[Record excerpts — start]

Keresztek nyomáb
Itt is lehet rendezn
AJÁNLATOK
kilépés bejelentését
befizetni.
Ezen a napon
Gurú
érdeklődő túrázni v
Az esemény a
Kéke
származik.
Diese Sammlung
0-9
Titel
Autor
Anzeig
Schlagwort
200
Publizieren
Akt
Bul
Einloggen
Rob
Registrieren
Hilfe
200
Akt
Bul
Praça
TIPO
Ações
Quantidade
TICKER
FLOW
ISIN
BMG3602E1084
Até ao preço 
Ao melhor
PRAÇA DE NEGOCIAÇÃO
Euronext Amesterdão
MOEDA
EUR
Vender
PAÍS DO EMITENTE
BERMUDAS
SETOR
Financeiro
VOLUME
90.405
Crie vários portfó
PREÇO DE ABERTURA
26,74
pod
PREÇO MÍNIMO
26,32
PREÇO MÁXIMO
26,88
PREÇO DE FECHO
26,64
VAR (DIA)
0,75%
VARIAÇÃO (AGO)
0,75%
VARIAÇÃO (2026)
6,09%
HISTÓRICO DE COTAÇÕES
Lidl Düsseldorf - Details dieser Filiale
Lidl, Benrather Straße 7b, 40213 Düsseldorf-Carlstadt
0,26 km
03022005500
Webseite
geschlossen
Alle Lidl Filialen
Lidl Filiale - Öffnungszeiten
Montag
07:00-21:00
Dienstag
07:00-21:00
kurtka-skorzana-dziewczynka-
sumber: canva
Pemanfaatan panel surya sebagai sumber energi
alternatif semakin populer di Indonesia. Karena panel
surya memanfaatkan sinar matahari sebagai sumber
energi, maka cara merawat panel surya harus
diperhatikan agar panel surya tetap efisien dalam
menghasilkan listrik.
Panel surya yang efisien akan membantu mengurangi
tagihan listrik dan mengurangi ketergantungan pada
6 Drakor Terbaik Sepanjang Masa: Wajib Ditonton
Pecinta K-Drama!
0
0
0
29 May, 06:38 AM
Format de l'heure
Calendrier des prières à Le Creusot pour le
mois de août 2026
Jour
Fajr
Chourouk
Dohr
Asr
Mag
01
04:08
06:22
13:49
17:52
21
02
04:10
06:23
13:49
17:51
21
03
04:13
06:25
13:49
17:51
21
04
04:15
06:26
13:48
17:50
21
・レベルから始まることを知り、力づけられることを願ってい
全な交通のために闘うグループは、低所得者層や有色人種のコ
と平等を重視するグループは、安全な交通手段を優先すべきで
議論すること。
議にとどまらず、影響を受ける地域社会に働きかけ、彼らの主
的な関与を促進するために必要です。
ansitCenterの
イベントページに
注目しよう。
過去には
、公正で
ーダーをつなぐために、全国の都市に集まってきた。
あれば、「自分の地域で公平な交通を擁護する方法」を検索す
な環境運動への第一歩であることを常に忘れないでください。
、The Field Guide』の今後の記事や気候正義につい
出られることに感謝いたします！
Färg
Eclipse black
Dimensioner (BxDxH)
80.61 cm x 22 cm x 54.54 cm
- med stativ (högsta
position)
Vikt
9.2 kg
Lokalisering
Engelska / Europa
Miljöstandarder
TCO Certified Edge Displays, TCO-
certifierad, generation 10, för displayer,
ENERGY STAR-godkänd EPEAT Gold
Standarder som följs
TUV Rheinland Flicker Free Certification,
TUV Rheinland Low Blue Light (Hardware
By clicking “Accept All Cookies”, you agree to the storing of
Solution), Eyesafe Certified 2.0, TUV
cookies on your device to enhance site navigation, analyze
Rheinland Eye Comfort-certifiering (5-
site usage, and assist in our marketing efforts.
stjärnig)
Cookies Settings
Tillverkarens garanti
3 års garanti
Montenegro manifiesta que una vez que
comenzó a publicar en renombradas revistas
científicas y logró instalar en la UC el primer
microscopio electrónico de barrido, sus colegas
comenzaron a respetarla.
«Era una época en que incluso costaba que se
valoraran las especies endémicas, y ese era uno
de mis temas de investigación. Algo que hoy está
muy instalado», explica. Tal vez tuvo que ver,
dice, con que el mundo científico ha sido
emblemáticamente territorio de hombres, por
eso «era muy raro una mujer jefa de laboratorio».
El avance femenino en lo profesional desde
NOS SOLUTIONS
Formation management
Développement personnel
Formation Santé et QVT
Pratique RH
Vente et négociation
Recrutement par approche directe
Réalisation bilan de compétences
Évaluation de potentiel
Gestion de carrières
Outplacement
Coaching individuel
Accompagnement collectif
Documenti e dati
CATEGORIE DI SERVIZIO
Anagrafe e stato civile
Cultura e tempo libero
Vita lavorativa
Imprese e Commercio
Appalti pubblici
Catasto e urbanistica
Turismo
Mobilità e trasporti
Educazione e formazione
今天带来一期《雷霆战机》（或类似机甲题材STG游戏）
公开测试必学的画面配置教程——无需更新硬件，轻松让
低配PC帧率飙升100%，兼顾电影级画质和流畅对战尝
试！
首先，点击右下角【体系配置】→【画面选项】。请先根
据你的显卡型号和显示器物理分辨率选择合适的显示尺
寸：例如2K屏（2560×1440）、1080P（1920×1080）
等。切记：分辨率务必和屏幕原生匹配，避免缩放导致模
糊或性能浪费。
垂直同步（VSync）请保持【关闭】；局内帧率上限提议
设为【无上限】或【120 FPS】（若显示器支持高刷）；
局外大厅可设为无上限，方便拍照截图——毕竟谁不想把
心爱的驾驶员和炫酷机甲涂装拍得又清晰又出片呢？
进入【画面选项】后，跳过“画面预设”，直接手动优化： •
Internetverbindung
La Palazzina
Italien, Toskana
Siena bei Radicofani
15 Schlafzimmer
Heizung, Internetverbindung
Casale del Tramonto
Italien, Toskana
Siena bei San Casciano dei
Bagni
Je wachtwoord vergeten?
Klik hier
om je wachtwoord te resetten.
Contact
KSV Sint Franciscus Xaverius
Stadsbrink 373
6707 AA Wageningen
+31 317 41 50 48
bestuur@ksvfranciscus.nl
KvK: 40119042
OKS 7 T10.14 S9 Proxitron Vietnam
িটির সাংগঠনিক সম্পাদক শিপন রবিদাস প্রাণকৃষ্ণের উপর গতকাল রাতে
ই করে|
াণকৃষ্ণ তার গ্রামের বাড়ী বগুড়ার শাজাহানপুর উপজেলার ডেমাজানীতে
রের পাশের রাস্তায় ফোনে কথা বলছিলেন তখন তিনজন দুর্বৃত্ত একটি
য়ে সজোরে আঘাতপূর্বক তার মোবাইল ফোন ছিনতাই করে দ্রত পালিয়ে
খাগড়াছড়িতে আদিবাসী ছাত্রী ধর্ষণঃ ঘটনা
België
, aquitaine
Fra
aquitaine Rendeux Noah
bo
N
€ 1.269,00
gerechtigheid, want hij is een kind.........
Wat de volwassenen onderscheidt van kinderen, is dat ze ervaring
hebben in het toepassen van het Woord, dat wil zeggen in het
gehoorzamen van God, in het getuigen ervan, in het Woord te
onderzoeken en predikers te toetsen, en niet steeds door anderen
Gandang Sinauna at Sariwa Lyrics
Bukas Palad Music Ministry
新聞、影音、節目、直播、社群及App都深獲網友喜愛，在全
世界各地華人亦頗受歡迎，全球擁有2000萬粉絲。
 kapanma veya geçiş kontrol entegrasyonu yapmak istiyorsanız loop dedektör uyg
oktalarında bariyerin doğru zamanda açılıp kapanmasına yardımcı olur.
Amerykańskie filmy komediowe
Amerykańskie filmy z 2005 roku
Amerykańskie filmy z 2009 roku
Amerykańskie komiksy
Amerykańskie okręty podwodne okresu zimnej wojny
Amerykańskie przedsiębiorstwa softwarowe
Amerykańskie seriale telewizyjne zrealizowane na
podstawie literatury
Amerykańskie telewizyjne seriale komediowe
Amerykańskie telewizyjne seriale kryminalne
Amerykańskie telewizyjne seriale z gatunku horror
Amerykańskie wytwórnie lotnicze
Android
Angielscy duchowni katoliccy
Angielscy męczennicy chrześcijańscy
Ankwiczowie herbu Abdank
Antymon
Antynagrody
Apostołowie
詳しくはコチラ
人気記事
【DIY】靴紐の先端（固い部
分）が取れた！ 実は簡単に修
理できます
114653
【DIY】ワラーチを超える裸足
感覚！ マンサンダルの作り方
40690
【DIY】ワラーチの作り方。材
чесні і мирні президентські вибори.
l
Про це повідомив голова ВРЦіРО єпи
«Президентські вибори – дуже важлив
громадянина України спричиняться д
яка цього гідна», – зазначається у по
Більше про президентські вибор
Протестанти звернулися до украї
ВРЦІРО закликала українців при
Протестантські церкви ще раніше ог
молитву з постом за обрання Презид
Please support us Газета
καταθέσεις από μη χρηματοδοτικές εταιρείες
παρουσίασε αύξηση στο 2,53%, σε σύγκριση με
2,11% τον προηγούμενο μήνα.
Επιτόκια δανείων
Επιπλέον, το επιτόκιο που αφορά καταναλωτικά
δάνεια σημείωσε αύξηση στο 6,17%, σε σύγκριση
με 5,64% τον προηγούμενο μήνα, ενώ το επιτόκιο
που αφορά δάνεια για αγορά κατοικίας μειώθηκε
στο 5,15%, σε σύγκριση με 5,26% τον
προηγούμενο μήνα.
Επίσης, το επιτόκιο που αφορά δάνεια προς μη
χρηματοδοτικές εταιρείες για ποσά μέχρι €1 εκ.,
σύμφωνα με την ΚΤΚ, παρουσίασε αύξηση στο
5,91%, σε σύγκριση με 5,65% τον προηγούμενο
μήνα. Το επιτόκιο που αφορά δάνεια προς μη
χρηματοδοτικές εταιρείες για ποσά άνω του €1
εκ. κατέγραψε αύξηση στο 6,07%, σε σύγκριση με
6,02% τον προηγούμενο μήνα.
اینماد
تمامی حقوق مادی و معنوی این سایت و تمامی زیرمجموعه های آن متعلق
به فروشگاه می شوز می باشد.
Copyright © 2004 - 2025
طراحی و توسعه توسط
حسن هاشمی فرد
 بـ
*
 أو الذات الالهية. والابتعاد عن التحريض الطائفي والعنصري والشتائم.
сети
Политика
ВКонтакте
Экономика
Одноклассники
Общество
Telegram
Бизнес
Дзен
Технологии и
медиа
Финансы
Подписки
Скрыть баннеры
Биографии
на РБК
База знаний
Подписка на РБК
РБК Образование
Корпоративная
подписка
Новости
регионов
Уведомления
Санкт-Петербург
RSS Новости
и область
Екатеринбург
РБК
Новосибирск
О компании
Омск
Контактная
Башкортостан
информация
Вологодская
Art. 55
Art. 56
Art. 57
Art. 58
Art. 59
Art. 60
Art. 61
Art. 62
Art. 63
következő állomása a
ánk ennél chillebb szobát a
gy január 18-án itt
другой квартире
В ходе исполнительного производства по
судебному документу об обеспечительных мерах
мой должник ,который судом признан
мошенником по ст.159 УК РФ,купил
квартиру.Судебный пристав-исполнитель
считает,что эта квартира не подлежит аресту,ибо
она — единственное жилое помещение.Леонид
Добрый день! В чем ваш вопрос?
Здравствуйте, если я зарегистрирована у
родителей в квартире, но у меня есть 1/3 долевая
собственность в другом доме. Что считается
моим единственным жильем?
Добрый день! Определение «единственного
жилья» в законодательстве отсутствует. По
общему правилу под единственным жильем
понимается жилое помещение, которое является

[Record excerpts — finish]

• [Exercise goal]: Show every line above in which the word "Rheinland" appears.

• [Solution]:
TUV Rheinland Flicker Free Certification,
TUV Rheinland Low Blue Light (Hardware
Rheinland Eye Comfort-certifiering (5-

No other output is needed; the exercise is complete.